*PROBLEM*. After finding the line that contains "Гарантійний термін (міс)" in the material below, print that line and all subsequent lines exactly, up to and including the last.

------------------------

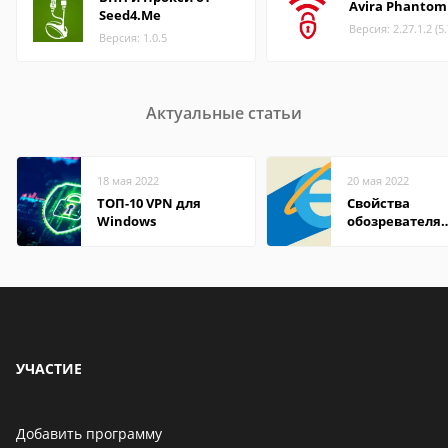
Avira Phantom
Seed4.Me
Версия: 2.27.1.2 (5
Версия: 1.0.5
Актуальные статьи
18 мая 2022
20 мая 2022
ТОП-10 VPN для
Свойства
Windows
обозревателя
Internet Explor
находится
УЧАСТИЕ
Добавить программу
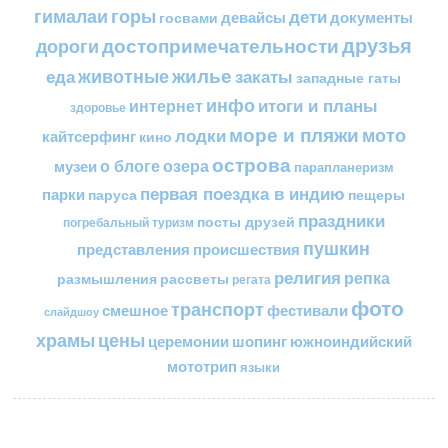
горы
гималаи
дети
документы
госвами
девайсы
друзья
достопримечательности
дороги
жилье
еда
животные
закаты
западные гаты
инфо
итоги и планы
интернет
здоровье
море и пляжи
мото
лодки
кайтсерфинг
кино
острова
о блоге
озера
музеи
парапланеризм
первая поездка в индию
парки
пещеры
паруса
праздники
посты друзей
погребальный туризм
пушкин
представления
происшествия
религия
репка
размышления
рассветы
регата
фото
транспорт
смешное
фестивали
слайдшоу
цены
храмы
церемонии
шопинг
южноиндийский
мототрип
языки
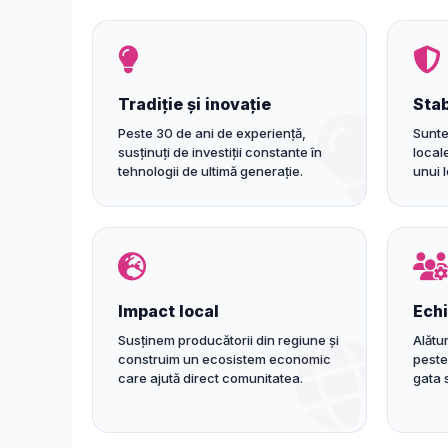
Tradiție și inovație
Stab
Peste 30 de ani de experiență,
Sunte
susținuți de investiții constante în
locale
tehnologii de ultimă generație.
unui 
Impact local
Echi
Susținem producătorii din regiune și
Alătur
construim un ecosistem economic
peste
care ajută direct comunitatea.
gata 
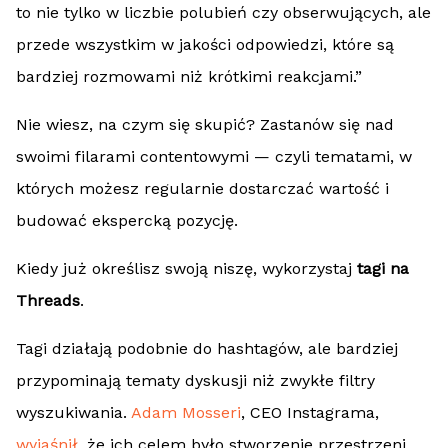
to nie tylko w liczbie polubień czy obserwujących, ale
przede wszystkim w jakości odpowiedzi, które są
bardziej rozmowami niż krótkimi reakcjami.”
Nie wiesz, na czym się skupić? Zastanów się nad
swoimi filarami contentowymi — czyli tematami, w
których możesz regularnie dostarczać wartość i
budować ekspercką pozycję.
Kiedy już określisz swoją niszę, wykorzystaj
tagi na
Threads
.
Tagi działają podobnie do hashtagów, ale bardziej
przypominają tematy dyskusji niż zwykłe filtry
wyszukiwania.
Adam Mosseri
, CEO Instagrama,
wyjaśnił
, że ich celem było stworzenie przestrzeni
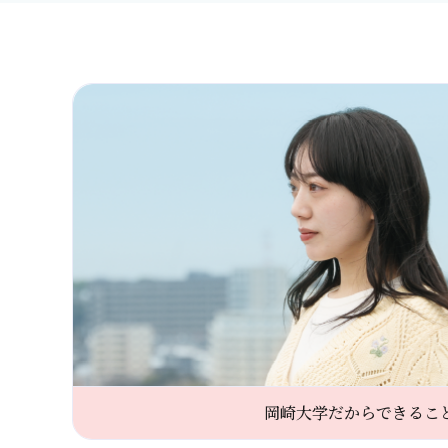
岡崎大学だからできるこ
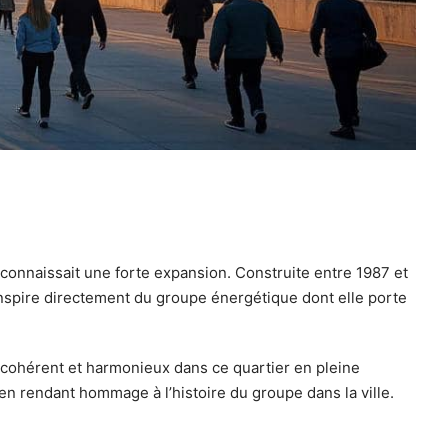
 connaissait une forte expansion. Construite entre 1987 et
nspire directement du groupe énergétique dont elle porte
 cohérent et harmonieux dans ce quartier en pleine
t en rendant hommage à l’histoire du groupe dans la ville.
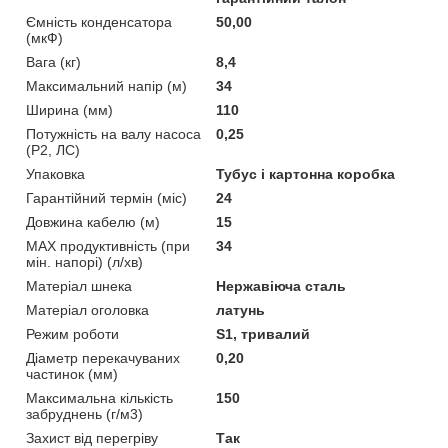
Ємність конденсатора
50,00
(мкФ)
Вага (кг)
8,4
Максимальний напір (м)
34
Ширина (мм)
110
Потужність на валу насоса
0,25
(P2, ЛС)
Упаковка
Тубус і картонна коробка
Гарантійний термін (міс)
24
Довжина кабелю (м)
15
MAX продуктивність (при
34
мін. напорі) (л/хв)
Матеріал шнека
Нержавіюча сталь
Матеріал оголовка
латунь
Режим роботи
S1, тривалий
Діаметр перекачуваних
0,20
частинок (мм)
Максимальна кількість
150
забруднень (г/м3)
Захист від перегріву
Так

------------------------

*OUTPUT BELOW*.
Гарантійний термін (міс)
24
Довжина кабелю (м)
15
MAX продуктивність (при
34
мін. напорі) (л/хв)
Матеріал шнека
Нержавіюча сталь
Матеріал оголовка
латунь
Режим роботи
S1, тривалий
Діаметр перекачуваних
0,20
частинок (мм)
Максимальна кількість
150
забруднень (г/м3)
Захист від перегріву
Так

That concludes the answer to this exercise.